Victor, who had been so pleased with the improvements in public health, from the daily glass of milk for every child as a palliative against malnutrition to the building of new hospitals, found he had no antibiotics, anesthetics, needles, syringes, or basic medicines. There was also a shortage of people to care for the sick, because many doctors had left Chile to ride out the feared Soviet tyranny that the opposition propaganda was predicting, and because the School of Medicine had declared a strike, which most of his colleagues joined. He continued working double shifts, falling asleep on his feet, weary to the core, and feeling as though he had lived through the same thing during the Spanish Civil War. Other professional associations, factory owners, and business organizations also imposed a shutdown. When truck drivers refused to work, the long, thin country was left without transport. Fish rotted in the north, vegetables and fruit in the south, while in Santiago there were shortages of essentials. Allende roundly denounced North American intervention in their financing of the truck drivers and right-wing conspiracies. Students added to the chaos, barricading themselves in university lecture halls.

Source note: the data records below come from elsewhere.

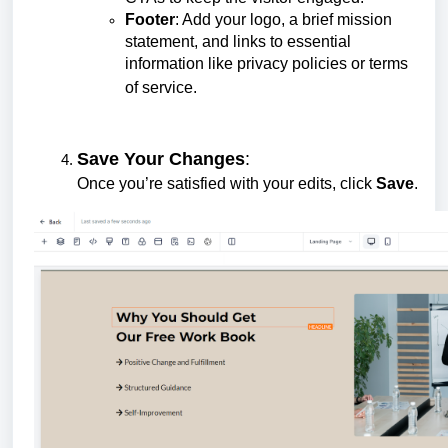
Footer
: Add your logo, a brief mission
statement, and links to essential
information like privacy policies or terms
of service.
Save Your Changes
:
Once you’re satisfied with your edits, click
Save
.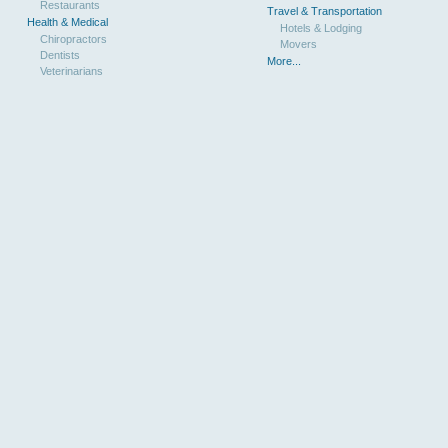
Restaurants
Travel & Transportation
Health & Medical
Hotels & Lodging
Chiropractors
Movers
Dentists
More...
Veterinarians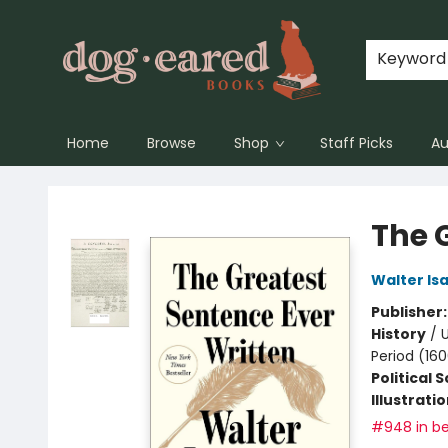
Keyword
Home
Browse
Shop
Staff Picks
Au
Dog-Eared Books
The 
Walter Is
Publisher
History
/
U
Period (16
Political 
Illustrati
#948 in be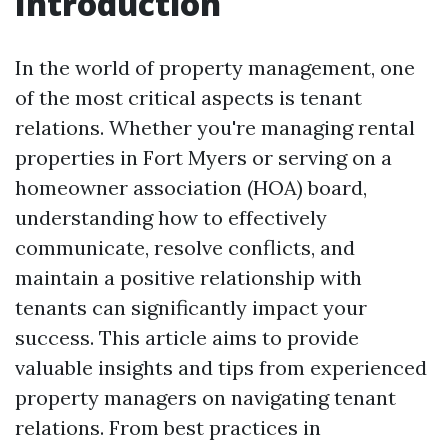
Introduction
In the world of property management, one
of the most critical aspects is tenant
relations. Whether you're managing rental
properties in Fort Myers or serving on a
homeowner association (HOA) board,
understanding how to effectively
communicate, resolve conflicts, and
maintain a positive relationship with
tenants can significantly impact your
success. This article aims to provide
valuable insights and tips from experienced
property managers on navigating tenant
relations. From best practices in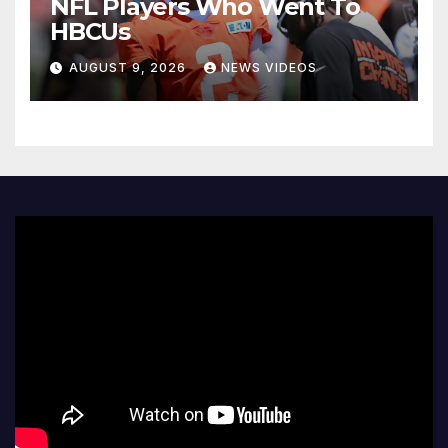
NFL Players Who Went To
HBCUs
AUGUST 9, 2026
NEWS VIDEOS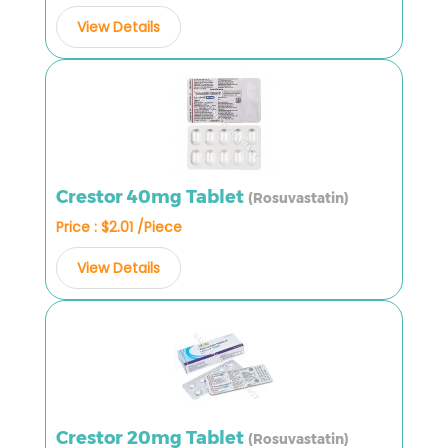
View Details
Crestor 40mg Tablet
(Rosuvastatin)
Price : $2.01 /Piece
View Details
Crestor 20mg Tablet
(Rosuvastatin)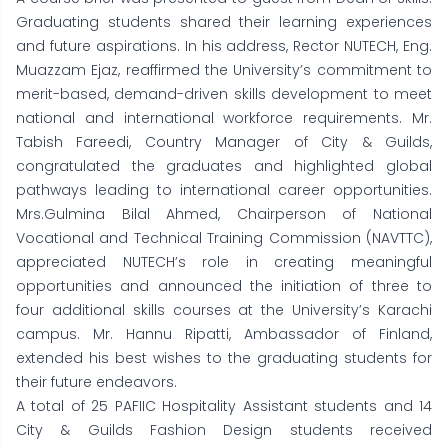
Graduating students shared their learning experiences
and future aspirations. In his address, Rector NUTECH, Eng.
Muazzam Ejaz, reaffirmed the University’s commitment to
merit-based, demand-driven skills development to meet
national and international workforce requirements. Mr.
Tabish Fareedi, Country Manager of City & Guilds,
congratulated the graduates and highlighted global
pathways leading to international career opportunities.
Mrs.Gulmina Bilal Ahmed, Chairperson of National
Vocational and Technical Training Commission (NAVTTC),
appreciated NUTECH’s role in creating meaningful
opportunities and announced the initiation of three to
four additional skills courses at the University’s Karachi
campus. Mr. Hannu Ripatti, Ambassador of Finland,
extended his best wishes to the graduating students for
their future endeavors.
A total of 25 PAFIIC Hospitality Assistant students and 14
City & Guilds Fashion Design students received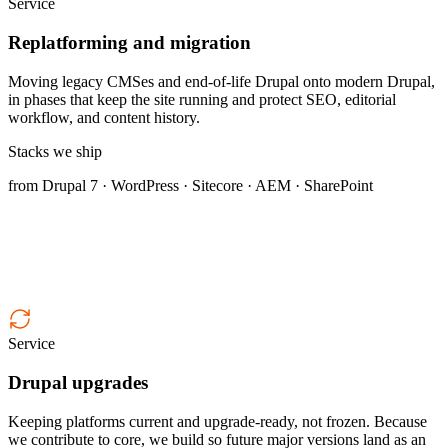
Service
Replatforming and migration
Moving legacy CMSes and end-of-life Drupal onto modern Drupal,
in phases that keep the site running and protect SEO, editorial
workflow, and content history.
Stacks we ship
from Drupal 7 · WordPress · Sitecore · AEM · SharePoint
Service
Drupal upgrades
Keeping platforms current and upgrade-ready, not frozen. Because
we contribute to core, we build so future major versions land as an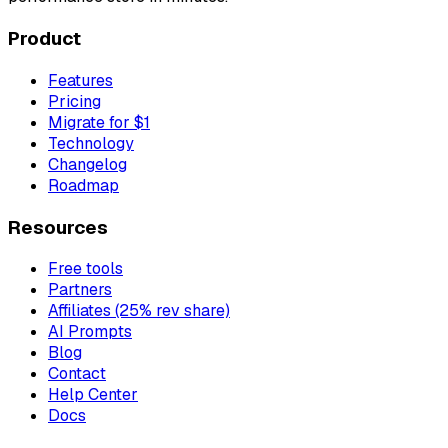
Product
Features
Pricing
Migrate for $1
Technology
Changelog
Roadmap
Resources
Free tools
Partners
Affiliates (25% rev share)
AI Prompts
Blog
Contact
Help Center
Docs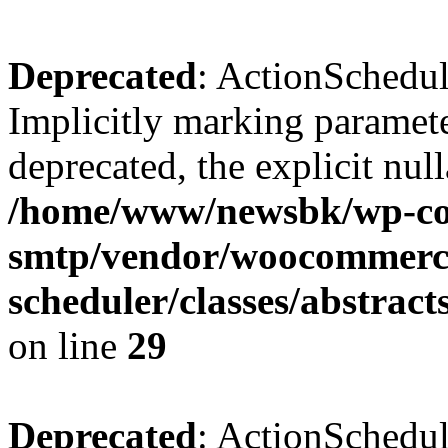
Deprecated
: ActionSchedul
Implicitly marking paramete
deprecated, the explicit nul
/home/www/newsbk/wp-con
smtp/vendor/woocommerce
scheduler/classes/abstrac
on line
29
Deprecated
: ActionSchedul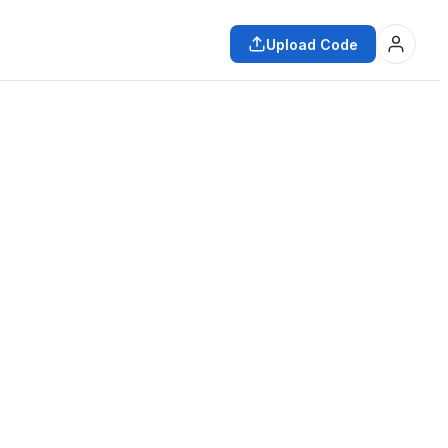
Upload Code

When they blockaded the faculty entrance with sandbags, Roser arranged to see her students in the park and gave her theory classes in the open air, under umbrellas if necessary. She took attendance and gave grades as usual, only sad that she couldn’t drag a grand piano out there. People grew accustomed to the sight of the police in riot gear, protest placards and banners, inflammatory posters, the threats and catastrophic warnings in the press, the shouts from one side and the other, everyone against everyone. And yet there was unanimous consensus over the complete nationalization of mining.